Explore this page to find out more about how needle and syringe programmes are delivered, coverage of programmes across geographical regions, and barriers to accessing these programmes.

Needle and syringe programmes (NSPs) are a type of harm reduction initiative that provide clean needles and syringes to people who inject drugs (sometimes referred to as PWID) to reduce transmission of HIV and other blood borne viruses (such as hepatitis B and C). The World Health Organization (WHO) recommends providing 200 sterile needles and syringes per drug injector per year, in order to effectively tackle HIV transmission via this route.1

Many programmes supply other equipment to prepare and consume drugs such as filters, mixing containers and sterile water. The majority are run by drug services or pharmacies and operate from a range of fixed, mobile and outreach sites.2

Programmes aim primarily to reduce the transmission of HIV and other blood-borne viruses caused by the sharing of injecting equipment. Many also work to reduce other harms associated with injecting drug use by providing:

  • advice on safer injecting practices
  • advice on minimising the harm done by drugs
  • advice on how to avoid and manage an overdose
  • information on the safe handling and disposal of injecting equipment
  • referrals to HIV testing and treatment services
  • help to stop injecting drugs, including access to drug treatment (such as opioid substitution therapy) and encouragement to switch to safer drug taking practices
  • other health and welfare services (including condom provision).3

NSPs substantially and cost effectively reduce the spread of HIV among PWID and do so without evidence of exacerbating injecting drug use at either the individual or societal level.4

How are needle and syringe programmes delivered?

Fixed sites

Fixed sites are typically located where the drugs are bought and sold openly. They are normally converted shops or offices and have a reception area for clients where they give out new, and receive used, injecting equipment.
At fixed sites, it is easier to offer additional services such as healthcare alongside testing and counselling for HIV and other blood-borne viruses.5

Mobile programmes

Mobile programmes operate from a van or bus with needles and syringes distributed through a door or window. Some large mobile programmes act like fixed sites with testing and other healthcare services also available.
Others run in conjunction with fixed sites. In these instances, the fixed site is typically located in an area with high numbers of people who inject drugs with the mobile NSP focussing on harder to reach or smaller populations.6

Mobile programmes can be more accessible than fixed sites and often face less opposition than fixed sites.7

Outreach programmes

Outreach programmes take many forms including mobile units (such as a van or bus), backpacking services on the street or even home deliveries.8

They typically operate where there is a shortage of funding for needle and syringe programmes. For example, it is the preferred method of delivery in Haryana, India, where a peer-led outreach programme provides one-to-one and group education sessions for people who inject drugs and has successfully reduced needle-sharing and other risky behaviour.9

Some outreach programmes exist to complement fixed or mobile NSPs where injecting drug users are not engaging with established services. Outreach workers are tasked with encouraging people who inject drugs to use existing fixed or mobile sites.10

Syringe vending machines

Countries including the Netherlands, Germany, Italy and Australia use syringe vending machines in addition to other forms of NSPs.

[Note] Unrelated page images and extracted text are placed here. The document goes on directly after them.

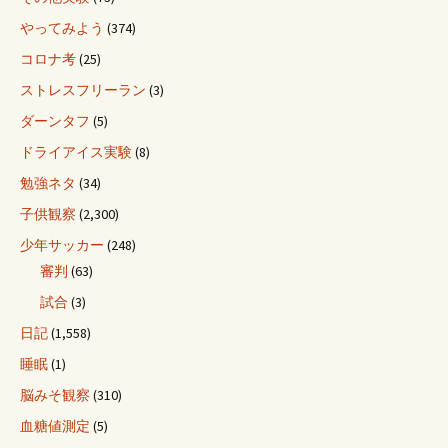
やってみよう
(374)
コロナ考
(25)
ストレスフリーラン
(3)
ダーンタフ
(5)
ドライアイス実験
(8)
勉強ネタ
(34)
子供観察
(2,300)
少年サッカー
(248)
審判
(63)
試合
(3)
日記
(1,558)
睡眠
(1)
脳みそ観察
(310)
血糖値測定
(5)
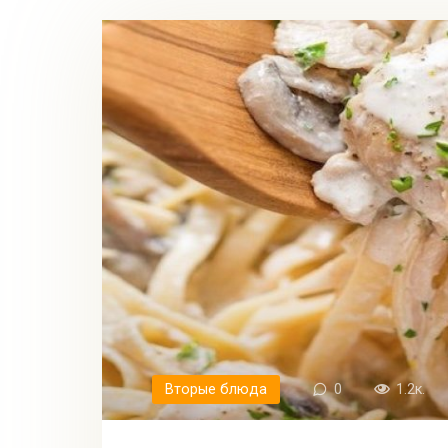
Вторые блюда
0
1.2к.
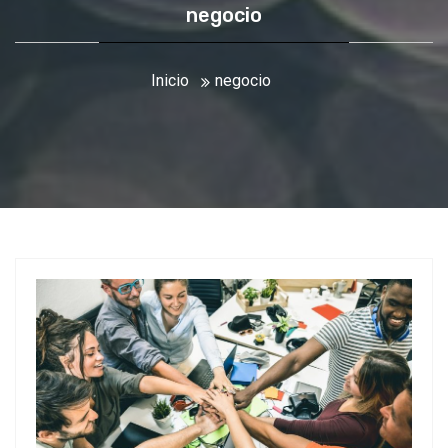
negocio
Inicio
negocio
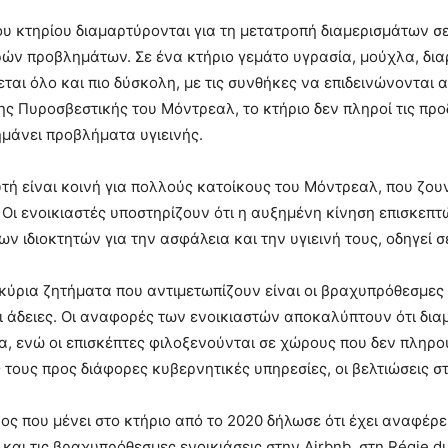
του κτηρίου διαμαρτύρονται για τη μετατροπή διαμερισμάτων 
ών προβλημάτων. Σε ένα κτήριο γεμάτο υγρασία, μούχλα, δια
εται όλο και πιο δύσκολη, με τις συνθήκες να επιδεινώνονται
ς Πυροσβεστικής του Μόντρεαλ, το κτήριο δεν πληροί τις πρ
ημάνει προβλήματα υγιεινής.
υτή είναι κοινή για πολλούς κατοίκους του Μόντρεαλ, που ζο
. Οι ενοικιαστές υποστηρίζουν ότι η αυξημένη κίνηση επισκεπ
ων ιδιοκτητών για την ασφάλεια και την υγιεινή τους, οδηγεί
κύρια ζητήματα που αντιμετωπίζουν είναι οι βραχυπρόθεσμες
 άδειες. Οι αναφορές των ενοικιαστών αποκαλύπτουν ότι δι
, ενώ οι επισκέπτες φιλοξενούνται σε χώρους που δεν πληρούν
 τους προς διάφορες κυβερνητικές υπηρεσίες, οι βελτιώσεις 
ος που μένει στο κτήριο από το 2020 δήλωσε ότι έχει αναφέρει
και τις βραχυπρόθεσμες ενοικιάσεις στην Airbnb, στη Régie du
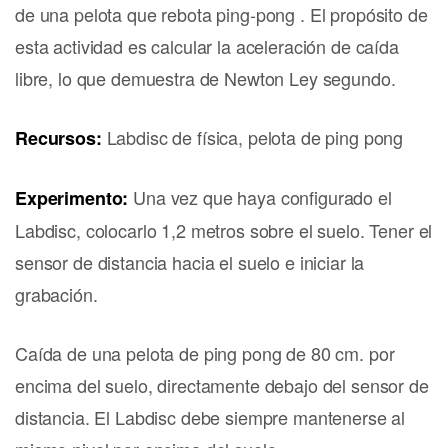
de una pelota que rebota ping-pong . El propósito de
esta actividad es calcular la aceleración de caída
libre, lo que demuestra de Newton Ley segundo.
Labdisc de física, pelota de ping pong
Recursos:
Una vez que haya configurado el
Experimento:
Labdisc, colocarlo 1,2 metros sobre el suelo. Tener el
sensor de distancia hacia el suelo e iniciar la
grabación.
Caída de una pelota de ping pong de 80 cm. por
encima del suelo, directamente debajo del sensor de
distancia. El Labdisc debe siempre mantenerse al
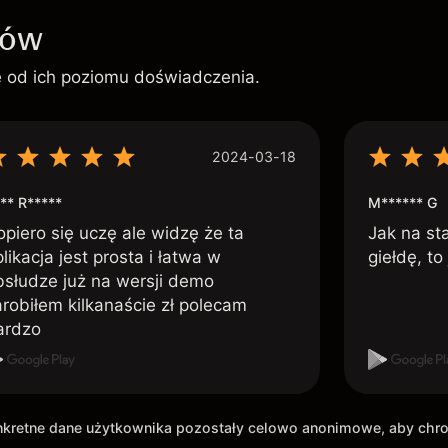
ków
ie od ich poziomu doświadczenia.
2024-03-18
** R*****
M****** G
opiero się uczę ale widzę że ta
Jak na st
likacja jest prosta i łatwa w
giełdę, to
bsłudze już na wersji demo
arobiłem kilkanaście zł polecam
ardzo
onkretne dane użytkownika pozostały celowo anonimowe, aby ch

Syringe vending machines accept coins and tokens (distributed by outreach workers) in return for harm reduction packs. In Australia, these packs include several needles and syringes as well as alcohol swabs, cotton wool, sterile water and spoons. Others contain educational materials.11

The machines are typically mounted on the outside walls of fixed sites. They are also installed in places where needles and syringes are hard to access. Most provide needles and syringes 24 hours a day, 7 days a week.12

Pharmacies

Pharmacy-based NSPs operate in a number of ways. Some sell needles and syringes directly to people, while others exchange harm reduction kits for vouchers.

The main advantage of this delivery mode is that pharmacy networks are often already well established and located near to large groups of people who inject drugs. In addition, their opening hours are often more convenient than those at fixed sites.13

However, they are very limited in low-income countries. Even where they do exist, some pharmacists are reluctant to sell needles and syringes or deal with their disposal.14 Moreover, they rarely offer education and additional healthcare services.15

Needle and syringe programme coverage

In 2016, there were 158 countries worldwide that reported people who inject drugs, but just 90 of these countries implement needle and syringe programmes. Five countries (the Dominican Republic, Colombia, Jordan, Kenya and Senegal) introduced NSPs between 2012 and 2014.16However, since then there has been a halt in implementation.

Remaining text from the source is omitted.